The age of the patient at presentation is variable, but the majority of patients are < 40 years old (range, 13 months to 77 years).1 6 8 10 Although pseudotumors constitute < 1% of all lung tumors, they are reported to be the most common cause of solitary lung masses in children.12 Inflammatory pseudotumors occur with equal incidence in men and women, and one third of patients have a history of upper respiratory tract infection or pneumonia.5 6 8 Forty to 70% of patients are symptomatic at presentation with cough, fever, chest pain, dyspnea, or hemoptysis.6 8 Laboratory investigations usually yield normal results, although some patients have elevated erythrocyte sedimentation rates and WBC counts.

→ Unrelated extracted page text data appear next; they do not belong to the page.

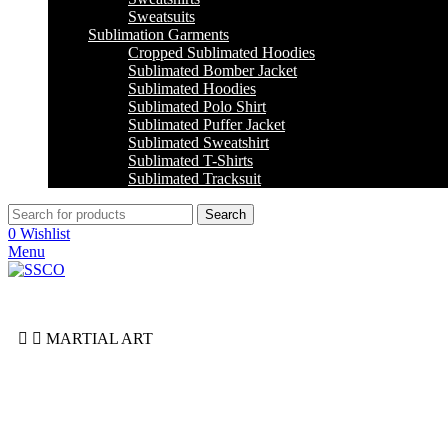
Sweatsuits
Sublimation Garments
Cropped Sublimated Hoodies
Sublimated Bomber Jacket
Sublimated Hoodies
Sublimated Polo Shirt
Sublimated Puffer Jacket
Sublimated Sweatshirt
Sublimated T-Shirts
Sublimated Tracksuit
Search
0
Wishlist
Menu
MARTIAL ART
Jiu Jitsu
Jodu
Karate
Taekwondo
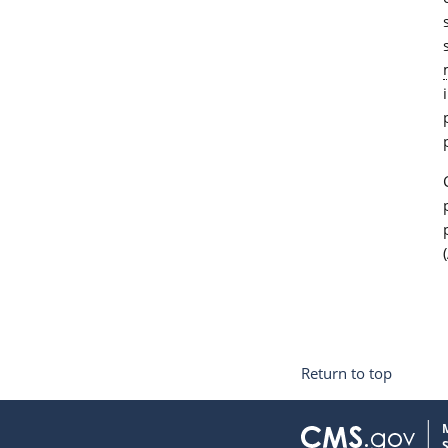
Return to top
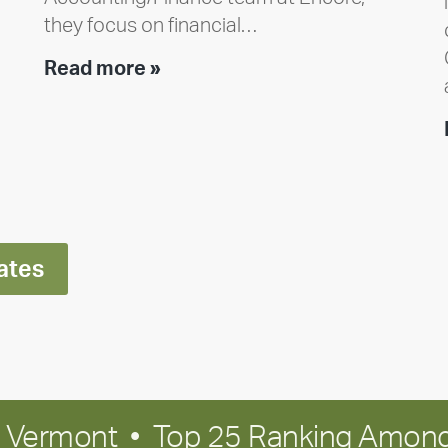
they focus on financial…
Team
Read more »
member
highlight:
Meet
Ran
Polley
ates
in Vermont • Top 25 Ranking Among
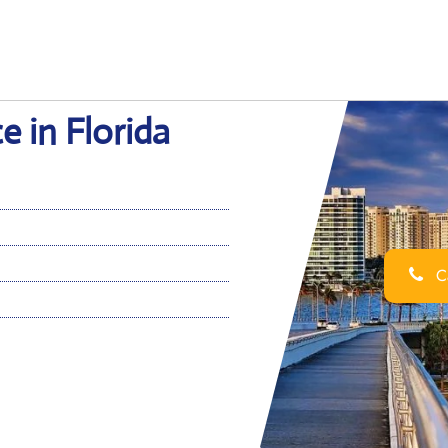
e in Florida
Ca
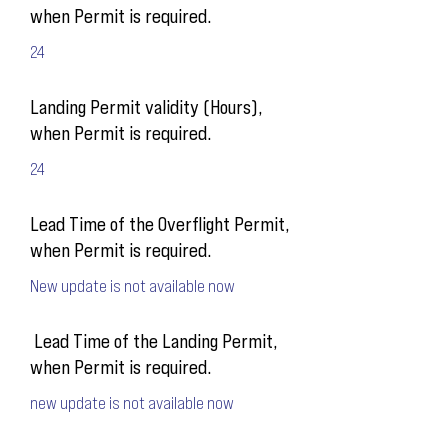
when Permit is required.
24
Landing Permit validity (Hours),
when Permit is required.
24
Lead Time of the Overflight Permit,
when Permit is required.
New update is not available now
Lead Time of the Landing Permit,
when Permit is required.
new update is not available now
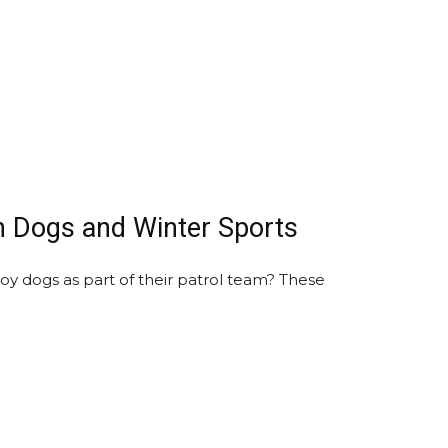
n Dogs and Winter Sports
y dogs as part of their patrol team? These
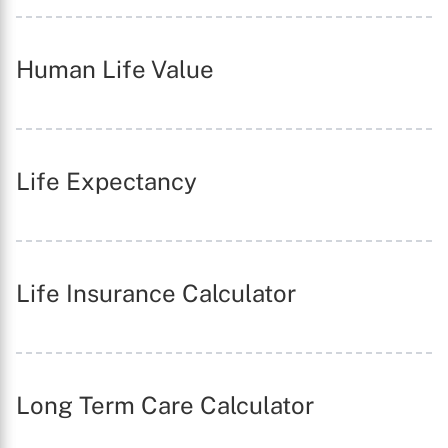
Human Life Value
Life Expectancy
Life Insurance Calculator
Long Term Care Calculator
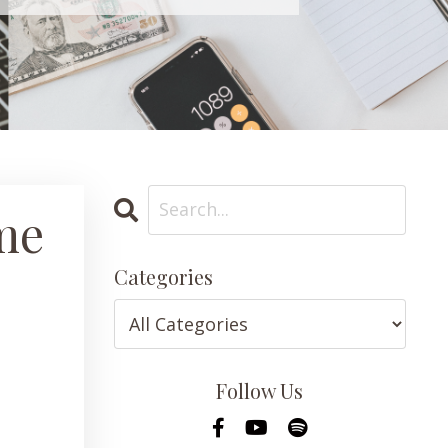
me
Categories
Follow Us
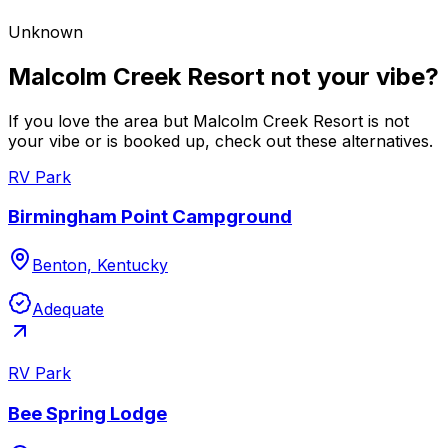
Unknown
Malcolm Creek Resort not your vibe?
If you love the area but Malcolm Creek Resort is not
your vibe or is booked up, check out these alternatives.
RV Park
Birmingham Point Campground
Benton, Kentucky
Adequate
RV Park
Bee Spring Lodge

Chest radiographs usually show a solitary, well-circumscribed, lobulated nodule or mass that is 1 to 10 cm in diameter. The lesions are typically located in the peripheral portions of the lower lobes.10 Calcification is detected within the lesion in <= 40% of cases, but cavitation is uncommon.10 A chest CT scan usually reveals a nodule or mass of heterogeneous attenuation; the masses typically show variable degrees of enhancement after the IV administration of a contrast agent.10 Inflammatory pseudotumors uncommonly are manifested as multiple pulmonary nodules and consolidation, mediastinal, or endobronchial masses.10 Inflammatory pseudotumors that extend into the hilum or central airways can result in lobar atelectasis.10 Hilar or mediastinal adenopathy and small ipsilateral pleural effusions are reported in <= 7% and 10% of cases, respectively.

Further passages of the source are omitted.